Mathematics Grade 7 Practice Questions

Since the original triangle is dilated by a scale factor of 2, the length of each side will be multiplied by 2 to get the side lengths of the new triangle. Therefore, \(8\times2=16\), \(12\times2=24\), and \(18\times2=36\).

Then, \(16+24+36=76\).

To determine the scale factor, take the side lengths of the scaled rectangle and divide them by the corresponding sides of the original rectangle: \(\frac{1}{4}=\frac{1}{4}\) and \(\frac{3}{12}=\frac{1}{4}\). Therefore, the scale factor used to scale the rectangle is \(\frac{1}{4}\).

In order to construct a triangle, the three angles must sum to 180°. In Answer D, the two right angles by themselves would sum to 180°, so adding an acute angle to that value would make the sum greater than 180°. Therefore, a triangle cannot be constructed with two right angles.

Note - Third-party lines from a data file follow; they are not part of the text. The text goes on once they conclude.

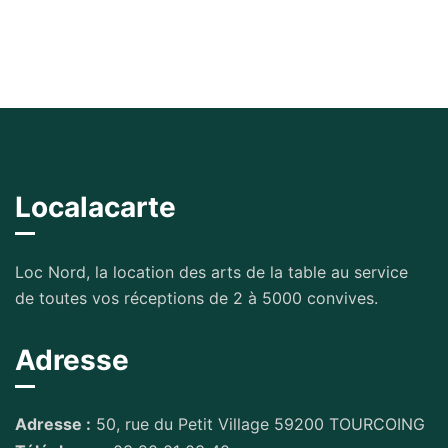
Localacarte
Loc Nord, la location des arts de la table au service
de toutes vos réceptions de 2 à 5000 convives.
Adresse
Adresse :
50, rue du Petit Village 59200 TOURCOING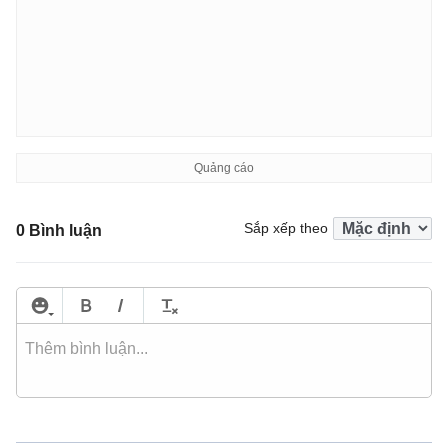
Sắp xếp theo
0 Bình luận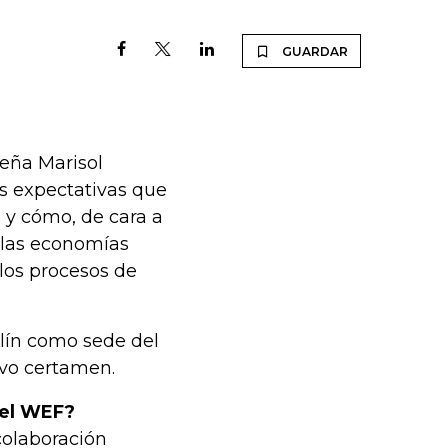
GUARDAR
reña Marisol
s expectativas que
 y cómo, de cara a
 las economías
los procesos de
lín como sede del
ivo certamen.
 el WEF?
colaboración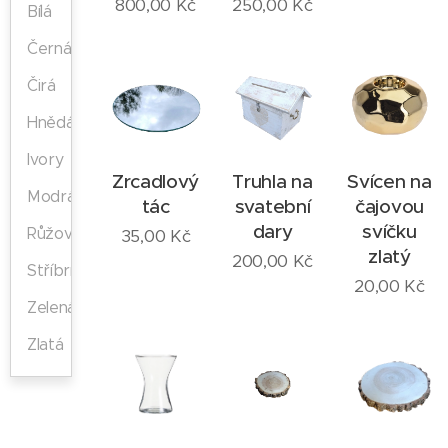
800,00
Kč
250,00
Kč
Bílá
Černá
Čirá
Hnědá
Ivory
Zrcadlový
Truhla na
Svícen na
Modrá
tác
svatební
čajovou
dary
svíčku
Růžová
35,00
Kč
zlatý
200,00
Kč
Stříbrná
20,00
Kč
Zelená
Zlatá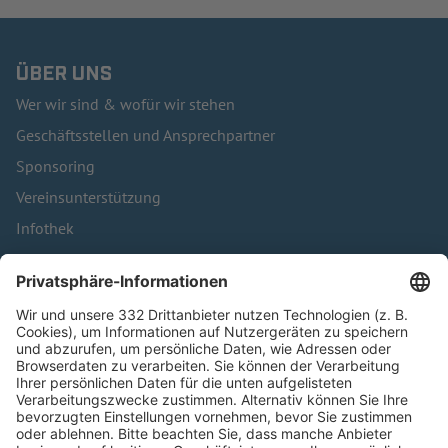
ÜBER UNS
Wer wir sind & wofür wir stehen
Geschäftsstellen und Ansprechpartner
Sponsoring
Vereinsunterstützung
Infothek
Kontakt
HÄUFIG BESUCHTE SEITEN
Pässe und Vereinswechsel
Trainerausbildung
Schulungsangebot Vereinsmitarbeiter
BFV-Geschäftsstellen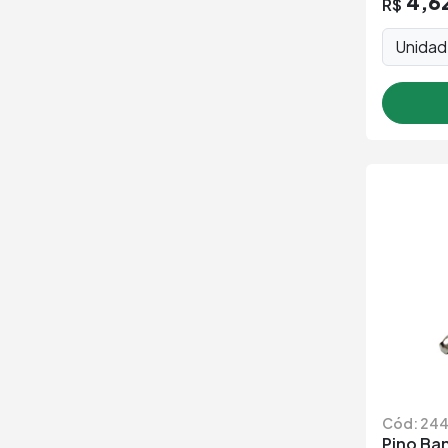
4,6
R$
Unida
Cód: 244
Pino Ba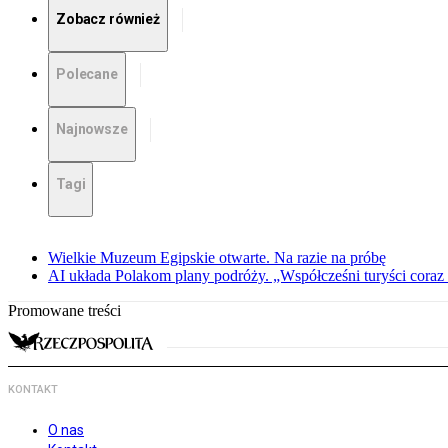
Zobacz również
Polecane
Najnowsze
Tagi
Wielkie Muzeum Egipskie otwarte. Na razie na próbę
AI układa Polakom plany podróży. „Współcześni turyści coraz 
Promowane treści
KONTAKT
O nas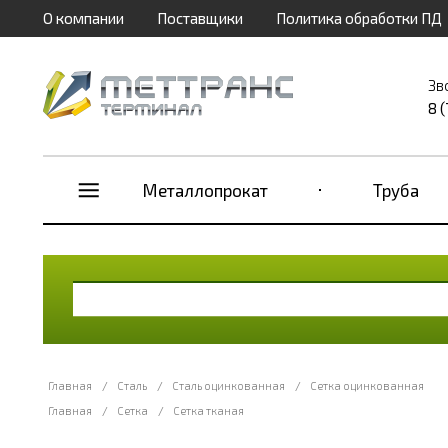
О компании
Поставщики
Политика обработки ПД
Зв
8 
Металлопрокат
Труба
Главная
/
Сталь
/
Сталь оцинкованная
/
Сетка оцинкованная
Главная
/
Сетка
/
Сетка тканая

Horizontally slicing the right rectangular prism would create slices that are parallel to the base of the prism. Since the base of the prism is a square with sides of length 4, each of the horizontal slices would also be in the shape of a square.

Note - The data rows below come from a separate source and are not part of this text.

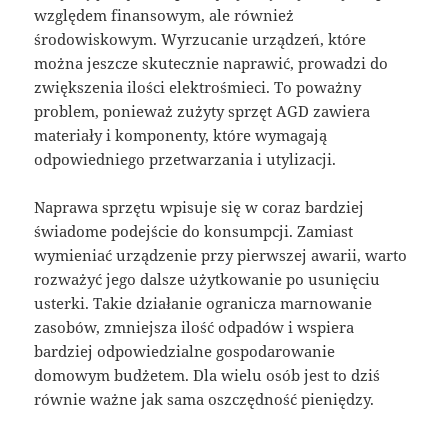
względem finansowym, ale również
środowiskowym. Wyrzucanie urządzeń, które
można jeszcze skutecznie naprawić, prowadzi do
zwiększenia ilości elektrośmieci. To poważny
problem, ponieważ zużyty sprzęt AGD zawiera
materiały i komponenty, które wymagają
odpowiedniego przetwarzania i utylizacji.
Naprawa sprzętu wpisuje się w coraz bardziej
świadome podejście do konsumpcji. Zamiast
wymieniać urządzenie przy pierwszej awarii, warto
rozważyć jego dalsze użytkowanie po usunięciu
usterki. Takie działanie ogranicza marnowanie
zasobów, zmniejsza ilość odpadów i wspiera
bardziej odpowiedzialne gospodarowanie
domowym budżetem. Dla wielu osób jest to dziś
równie ważne jak sama oszczędność pieniędzy.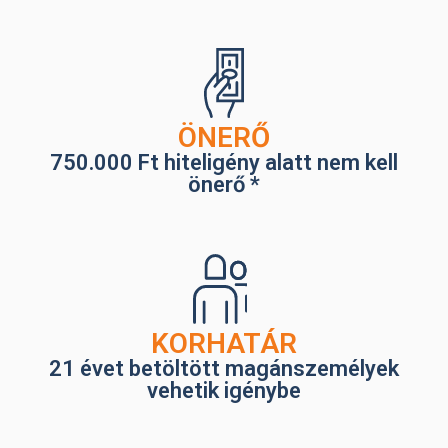
ÖNERŐ
750.000 Ft hiteligény alatt nem kell
önerő *
KORHATÁR
21 évet betöltött magánszemélyek
vehetik igénybe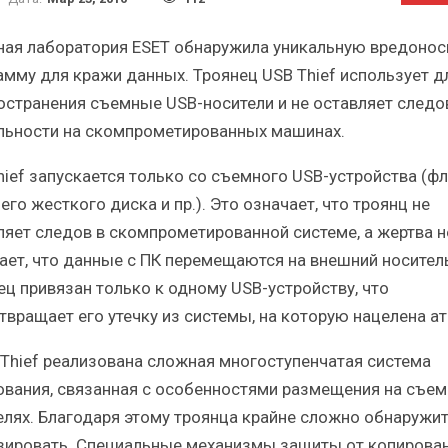
Итоги и Бестселлеры
Отрасль ИБП в депр
сийского ИТ-рынка в 2025 г.
Анализ российского р
ная лаборатория ESET обнаружила уникальную вредоно
амму для кражи данных. Троянец USB Thief использует д
остранения съемные USB-носители и не оставляет следо
льности на скомпрометированных машинах.
hief запускается только со съемного USB-устройства (ф
ИБП
ИБП
го жесткого диска и пр.). Это означает, что троянц не
Отрасль ИБП в депрессии?
Самый успешный с
ляет следов в скомпрометированной системе, а жертва н
Часть II.
рынка ИБП
ает, что данные с ПК перемещаются на внешний носитель
ец привязан только к одному USB-устройству, что
твращает его утечку из системы, на которую нацелена ат
 Thief реализована сложная многоступенчатая система
вания, связанная с особенностями размещения на съе
елях. Благодаря этому троянца крайне сложно обнаружит
зировать. Специальные механизмы защиты от копирован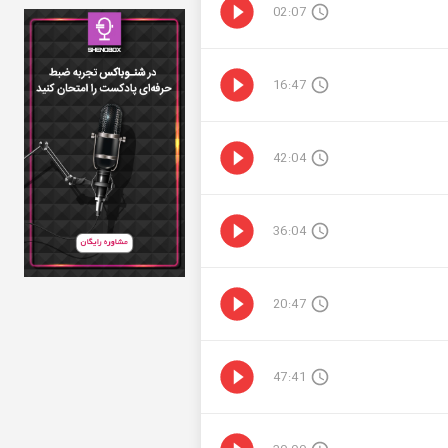
02:07
16:47
42:04
36:04
20:47
47:41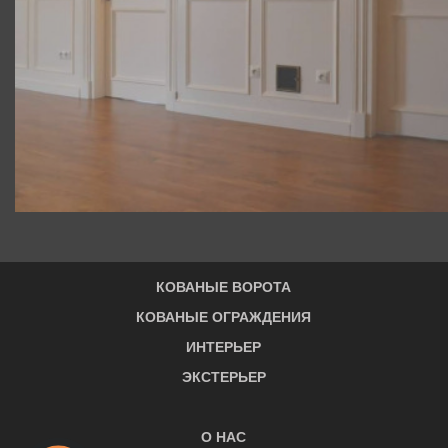
КОВАНЫЕ ВОРОТА
КОВАНЫЕ ОГРАЖДЕНИЯ
ИНТЕРЬЕР
ЭКСТЕРЬЕР
О НАС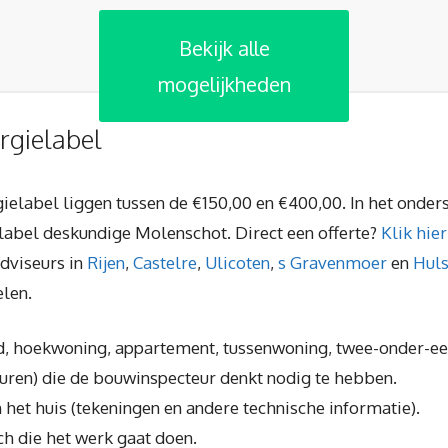
Bekijk alle
mogelijkheden
rgielabel
rgielabel liggen tussen de €150,00 en €400,00. In het onder
label deskundige Molenschot. Direct een offerte?
Klik hier
adviseurs in
Rijen
,
Castelre
,
Ulicoten
,
s Gravenmoer
en
Huls
len.
nd, hoekwoning, appartement, tussenwoning, twee-onder-ee
 uren) die de bouwinspecteur denkt nodig te hebben.
n het huis (tekeningen en andere technische informatie).
ch die het werk gaat doen.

The formula for the area of a circle is \(A= \pi r^2\). Since the diameter of the garden is 10 ft, the radius of the garden is 5 ft. Therefore, \(A=3.14(5 \text{ ft})^2=78.5 \text{ ft} ^2\).

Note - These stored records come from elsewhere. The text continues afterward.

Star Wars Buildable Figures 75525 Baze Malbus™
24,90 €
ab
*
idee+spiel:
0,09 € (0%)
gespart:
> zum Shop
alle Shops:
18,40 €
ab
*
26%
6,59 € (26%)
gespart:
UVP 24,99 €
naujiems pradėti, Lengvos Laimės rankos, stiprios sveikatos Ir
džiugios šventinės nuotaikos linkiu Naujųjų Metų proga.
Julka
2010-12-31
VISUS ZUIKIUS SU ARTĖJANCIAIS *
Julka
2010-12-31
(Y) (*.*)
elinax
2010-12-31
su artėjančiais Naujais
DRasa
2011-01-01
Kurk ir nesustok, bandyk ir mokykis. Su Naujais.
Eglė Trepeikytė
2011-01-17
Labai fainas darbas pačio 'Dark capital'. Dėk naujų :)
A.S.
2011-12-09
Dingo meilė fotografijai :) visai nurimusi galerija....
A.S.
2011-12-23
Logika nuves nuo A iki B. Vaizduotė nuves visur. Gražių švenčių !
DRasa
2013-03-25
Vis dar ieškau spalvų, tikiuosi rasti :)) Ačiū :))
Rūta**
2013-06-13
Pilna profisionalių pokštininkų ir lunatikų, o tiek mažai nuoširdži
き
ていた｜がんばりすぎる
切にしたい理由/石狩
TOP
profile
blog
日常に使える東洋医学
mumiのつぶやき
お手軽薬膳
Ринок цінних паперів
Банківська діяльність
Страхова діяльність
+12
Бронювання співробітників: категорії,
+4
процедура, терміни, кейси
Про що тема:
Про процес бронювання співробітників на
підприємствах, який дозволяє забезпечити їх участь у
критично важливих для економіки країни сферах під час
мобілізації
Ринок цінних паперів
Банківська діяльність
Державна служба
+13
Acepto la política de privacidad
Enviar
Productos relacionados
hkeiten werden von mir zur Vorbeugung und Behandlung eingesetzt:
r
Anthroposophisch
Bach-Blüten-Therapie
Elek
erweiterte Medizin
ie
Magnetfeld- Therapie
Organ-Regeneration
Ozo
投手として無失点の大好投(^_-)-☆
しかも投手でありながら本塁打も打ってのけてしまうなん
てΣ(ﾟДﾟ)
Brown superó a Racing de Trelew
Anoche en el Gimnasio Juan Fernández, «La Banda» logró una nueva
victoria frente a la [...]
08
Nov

The distance around each tire is the circumference of the circle:

\(C=2\pi r=2(3.14)(3\text{ ft})=18.84 \text{ ft}\)

The two angles shown in the figure are supplementary. In order to solve for \(x\), the following equation must be used: \(10x-5+35=180\). This equation simplifies as \(10x+30=180\).

After subtracting 30 from both sides, the equation becomes \(10x=150\). Finally, after dividing both sides by 10, the solution is \(x=15\).

Before we can find measure of \(\angle DBC\), we first need to solve for \(x\).

Since \(\angle ABD\) and \(\angle DBC\) are complementary, we need to use the equation \(m \angle ABD + m \angle DBC\) \(= 90\).

Substituting for the values of \(m \angle ABD\) and \(m \angle DBC\), the equation becomes \(5x+4x=90\). This equation simplifies as \(9x=90\).

Finally, after dividing both sides of the equation by 9, the result is \(x=10\). To find the measure of \(\angle DBC\), we substitute \(x=10\) into \((4x)°\) to get \((4 \times 10)°=40°\).

Use the formula for the area of a trapezoid:

\(A = \frac{b_{1} + b_{2}}{2} \times h\)

If we insert our values into the formula, \(b_{1} = 5 \text{ ft}\), \(b_{2} = 1 \text{ ft}\), and \(h = 2 \text{ ft}\).

Therefore, \(A = \frac{5 + 1}{2} \times 2\) \(= 3 \times 2 = 6 \text{ ft}^2\).

The amount of fabric needed to cover the jewelry box is equal to the surface area of the box. The formula for the surface area of a cube is \(SA=6s^2\), where \(s\) is the length of one side. Therefore, the surface area of the jewelry box is as follows:

\(SA=6(8 \text{ cm})^2= 6(64 \text{ cm})^2\) \(=384 \text{ cm}^2\)